- [Task]:
From the line containing "Archivio della memoria (122, 403)" onward, retype each line of the entries below exactly, last line included.

Records supplied below:

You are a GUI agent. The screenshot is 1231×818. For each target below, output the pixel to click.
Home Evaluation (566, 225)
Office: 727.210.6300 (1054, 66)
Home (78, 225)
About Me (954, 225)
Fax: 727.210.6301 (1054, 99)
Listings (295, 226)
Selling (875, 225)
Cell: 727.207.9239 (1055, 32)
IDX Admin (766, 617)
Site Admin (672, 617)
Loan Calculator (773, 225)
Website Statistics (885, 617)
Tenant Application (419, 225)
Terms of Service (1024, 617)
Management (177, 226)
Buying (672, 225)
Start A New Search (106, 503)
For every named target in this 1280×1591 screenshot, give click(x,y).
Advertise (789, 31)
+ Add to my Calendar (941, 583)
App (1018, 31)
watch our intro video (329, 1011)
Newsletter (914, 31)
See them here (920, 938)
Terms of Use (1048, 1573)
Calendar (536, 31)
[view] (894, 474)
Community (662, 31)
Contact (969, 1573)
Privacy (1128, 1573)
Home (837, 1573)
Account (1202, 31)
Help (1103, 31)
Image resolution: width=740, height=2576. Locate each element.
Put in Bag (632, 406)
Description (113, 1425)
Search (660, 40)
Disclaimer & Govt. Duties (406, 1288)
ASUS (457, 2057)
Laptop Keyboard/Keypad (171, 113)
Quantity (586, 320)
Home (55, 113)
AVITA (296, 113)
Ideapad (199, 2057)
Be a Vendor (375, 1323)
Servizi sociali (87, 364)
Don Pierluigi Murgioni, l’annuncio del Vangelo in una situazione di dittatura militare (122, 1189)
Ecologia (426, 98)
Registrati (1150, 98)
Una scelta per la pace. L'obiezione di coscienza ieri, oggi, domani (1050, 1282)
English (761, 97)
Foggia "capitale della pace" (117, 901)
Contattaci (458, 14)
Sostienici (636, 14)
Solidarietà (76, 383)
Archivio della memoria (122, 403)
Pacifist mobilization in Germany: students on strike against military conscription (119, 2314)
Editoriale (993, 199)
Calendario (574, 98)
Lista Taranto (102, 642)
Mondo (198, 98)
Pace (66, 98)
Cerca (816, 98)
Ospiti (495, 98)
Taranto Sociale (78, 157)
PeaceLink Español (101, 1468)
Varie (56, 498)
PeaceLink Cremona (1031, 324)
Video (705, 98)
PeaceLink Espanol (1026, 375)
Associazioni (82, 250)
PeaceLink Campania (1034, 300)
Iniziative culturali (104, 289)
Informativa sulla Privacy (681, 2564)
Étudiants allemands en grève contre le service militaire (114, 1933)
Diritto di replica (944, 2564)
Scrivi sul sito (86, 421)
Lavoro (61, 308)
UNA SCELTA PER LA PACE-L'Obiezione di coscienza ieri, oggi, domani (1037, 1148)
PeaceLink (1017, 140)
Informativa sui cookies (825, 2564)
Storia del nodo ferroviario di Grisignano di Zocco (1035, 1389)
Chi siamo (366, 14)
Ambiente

End of Records supplied.

- [Output for this task]:
Archivio della memoria (122, 403)
Pacifist mobilization in Germany: students on strike against military conscription (119, 2314)
Editoriale (993, 199)
Calendario (574, 98)
Lista Taranto (102, 642)
Mondo (198, 98)
Pace (66, 98)
Cerca (816, 98)
Ospiti (495, 98)
Taranto Sociale (78, 157)
PeaceLink Español (101, 1468)
Varie (56, 498)
PeaceLink Cremona (1031, 324)
Video (705, 98)
PeaceLink Espanol (1026, 375)
Associazioni (82, 250)
PeaceLink Campania (1034, 300)
Iniziative culturali (104, 289)
Informativa sulla Privacy (681, 2564)
Étudiants allemands en grève contre le service militaire (114, 1933)
Diritto di replica (944, 2564)
Scrivi sul sito (86, 421)
Lavoro (61, 308)
UNA SCELTA PER LA PACE-L'Obiezione di coscienza ieri, oggi, domani (1037, 1148)
PeaceLink (1017, 140)
Informativa sui cookies (825, 2564)
Storia del nodo ferroviario di Grisignano di Zocco (1035, 1389)
Chi siamo (366, 14)
Ambiente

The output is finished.